### What is expected
Go through the entries below and copy every line that holds the word "Wedding".
** Opening Records shown block **
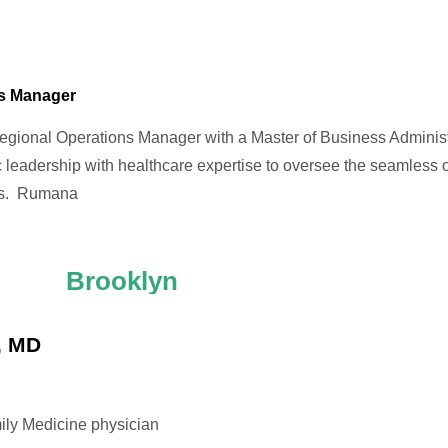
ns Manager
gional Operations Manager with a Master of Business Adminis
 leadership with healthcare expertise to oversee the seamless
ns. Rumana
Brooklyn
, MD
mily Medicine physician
** Closing Records shown block **
** Opening Records shown block **
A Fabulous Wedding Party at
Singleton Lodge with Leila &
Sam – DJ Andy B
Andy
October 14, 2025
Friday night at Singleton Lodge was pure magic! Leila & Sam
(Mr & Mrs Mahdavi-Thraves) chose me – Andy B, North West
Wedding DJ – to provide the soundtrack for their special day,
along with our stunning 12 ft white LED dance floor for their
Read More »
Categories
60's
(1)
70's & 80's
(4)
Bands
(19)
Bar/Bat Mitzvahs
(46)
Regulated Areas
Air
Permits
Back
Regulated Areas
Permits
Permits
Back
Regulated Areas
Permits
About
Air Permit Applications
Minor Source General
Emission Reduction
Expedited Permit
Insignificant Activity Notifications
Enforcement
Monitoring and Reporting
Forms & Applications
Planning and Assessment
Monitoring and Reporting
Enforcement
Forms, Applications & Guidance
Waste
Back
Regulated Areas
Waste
** Closing Records shown block **
### Worked solution
A Fabulous Wedding Party at
Wedding DJ – to provide the soundtrack for their special day,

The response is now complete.